As for the Obelisk setup, all workflows, activities, native fibo implementation and config files are available in benchmark-fibo repository.
WASM vs native code
All Obelisk benchmarks except Obelisk - Rust + native have the same architecture: One workflow and one activity, both implemented in the same language, compiled to WASM Components.
The native benchmark runs WASM workflow, which in turn executes WASM activity, which uses the Process API to execute the native process, which does the actual Fibonacci calculation, so Fibo(10) * 1000 iterations spawns 1000 N=10 fibo processes.
Small CPU Activity
Workflow calling a short activity sequentially 40 times sequentially.

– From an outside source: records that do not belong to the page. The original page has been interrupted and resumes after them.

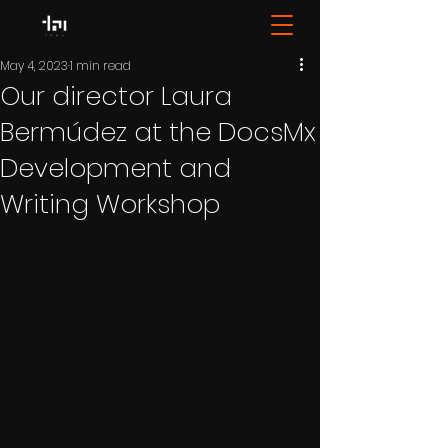
May 4, 2023
1 min read
Our director Laura
Bermúdez at the DocsMx
Development and
Writing Workshop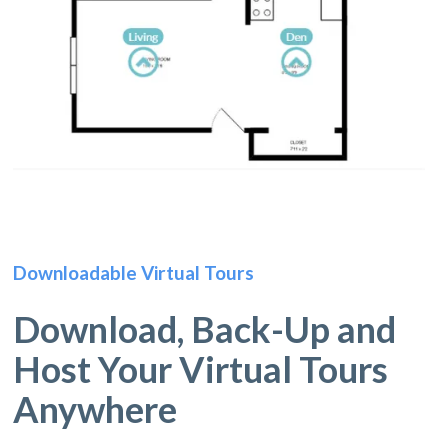
Downloadable Virtual Tours
Download, Back-Up and
Host Your Virtual Tours
Anywhere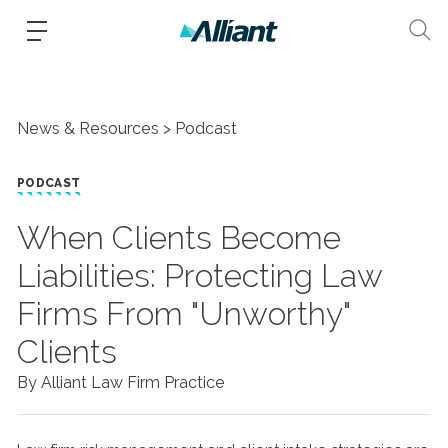
News & Resources
Podcast
PODCAST
When Clients Become
Liabilities: Protecting Law
Firms From "Unworthy"
Clients
By Alliant Law Firm Practice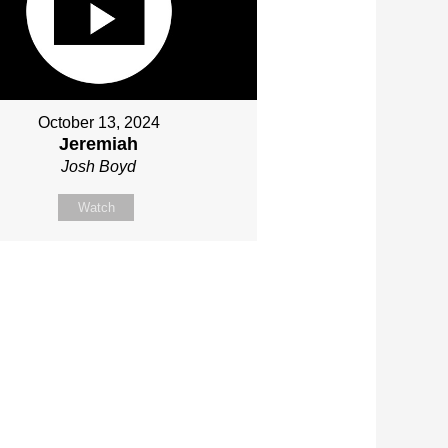
October 13, 2024
Jeremiah
Josh Boyd
Watch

| Fibo(10) * 40 iterations | Time (s) |
|---|---|
| WindMill - Python | 4.383 |
| WindMill Dedicated - Python | 2.092 |
| WindMill - JavaScript | 2.973 |
| WindMill Dedicated - JavaScript | 2.125 |
| WindMill - Go | 2.973 |
| Obelisk - Rust | 0.226 |
| Obelisk - Rust + native | 0.292 |
| Obelisk - Go | 0.310 |
| Obelisk - Python | 0.383 |
| Obelisk - JavaScript | 0.263 |
Medium CPU activity
| Fibo(33) * 10 iterations | Time (s) |
|---|---|
| WindMill - Python | 8.347 |
| WindMill Dedicated - Python | 7.701 |
| WindMill - JavaScript | 0.935 |
| WindMill Dedicated - JavaScript | 1.077 |
| WindMill - Go | 0.780 |
| Obelisk - Rust | 0.379 |
| Obelisk - Rust + native | 0.220 |
| Obelisk - Go | 0.444 |
| Obelisk - Python | 18.761 |
| Obelisk - JavaScript | 38.214 |
Both Go and Rust purely in WASM are still performing well, however Python and JavaScript in WASM lag behind.
Large CPU activity
In this benchmark a workflow executes 100 times an activity, each computing Fibo(38). As JavaScript and Python in WASM were already struggling with Fibo(33), I excluded them from the next test.
WindMill’s benchmark documentation also has no results for these languages.

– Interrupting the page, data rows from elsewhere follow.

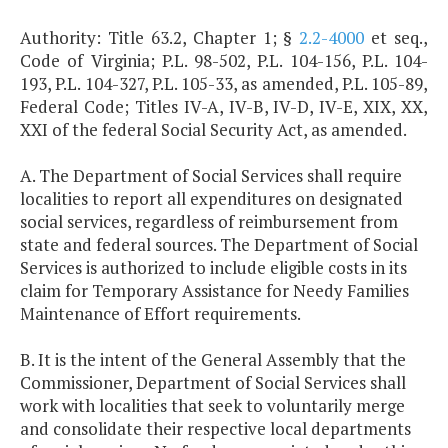
Authority: Title 63.2, Chapter 1; §
2.2-4000
et seq.,
Code of Virginia; P.L. 98-502, P.L. 104-156, P.L. 104-
193, P.L. 104-327, P.L. 105-33, as amended, P.L. 105-89,
Federal Code; Titles IV-A, IV-B, IV-D, IV-E, XIX, XX,
XXI of the federal Social Security Act, as amended.
A. The Department of Social Services shall require
localities to report all expenditures on designated
social services, regardless of reimbursement from
state and federal sources. The Department of Social
Services is authorized to include eligible costs in its
claim for Temporary Assistance for Needy Families
Maintenance of Effort requirements.
B. It is the intent of the General Assembly that the
Commissioner, Department of Social Services shall
work with localities that seek to voluntarily merge
and consolidate their respective local departments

This benchmark shows, perhaps unsurprisingly, that a WASM runtime cannot compete with native code. However, I believe in starting with a WASM and only converting it to native code when needed as most real-world code is going to be blocked by network calls.
| Fibo(38) * 100 iterations | Time (s) |
|---|---|
| WindMill - Go | 27.648 |
| Obelisk - Rust | 35.127 |
| Obelisk - Rust + native | 15.521 |
| Obelisk - Go | 41.642 |
Adding parallelism
This benchmark calculates Fibo(38), with 100 iterations, however the activities are now processed in parallel. Note that the t2-median has only 2 vcpus, these benchmarks would look much better if more parallelism was available. However it shows the difference between running WASM binaries and native code.
| Fibo(38) * 100 iterations (parallel) | Time (s) |
|---|---|
| WindMill - Go with 10 workers | 11.899 |
| Obelisk - Rust | 17.456 |
| Obelisk - Rust + native | 7.653 |
| Obelisk - Go | 20.717 |
I am adding another benchmark, with a lot of parallel executions with a very little CPU activity:
| Fibo(10) * 1000 iterations (parallel) | Time (s) |
|---|---|
| Obelisk - Rust | 4.367 |
| Obelisk - Rust + native | 4.729 |
| Obelisk - Go | 4.262 |
| Obelisk - Python | 5.233 |
| Obelisk - JavaScript | 4.910 |
This test focuses on database pressure more than CPU and is reaping the benefits described in the Exploiting determinism and Exploiting idempotency sections.
Conclusion
A key finding is that a simple architecture can often beat a more complex system. Obelisk has no Docker Compose file, as the entire thing - database, orchestrator, webhooks, workflows and activities all run in a single process.
The tests were using an AWS instance with 4GB of RAM to keep in line with the original benchmark, but Obelisk is capable of running inside much smaller VMs, typically 256 to 512MB.
Although WASM will never beat native code in CPU intensive applications, it is suitable for this use case, supporting creation of thousands lightweight VMs per second, unloading running workflows from memory when needed and replaying execution events with guaranteed determinism.
As technologies like Wasmtime, Litestream, and Turso DB mature, this simplified deployment model will become increasingly accessible and common.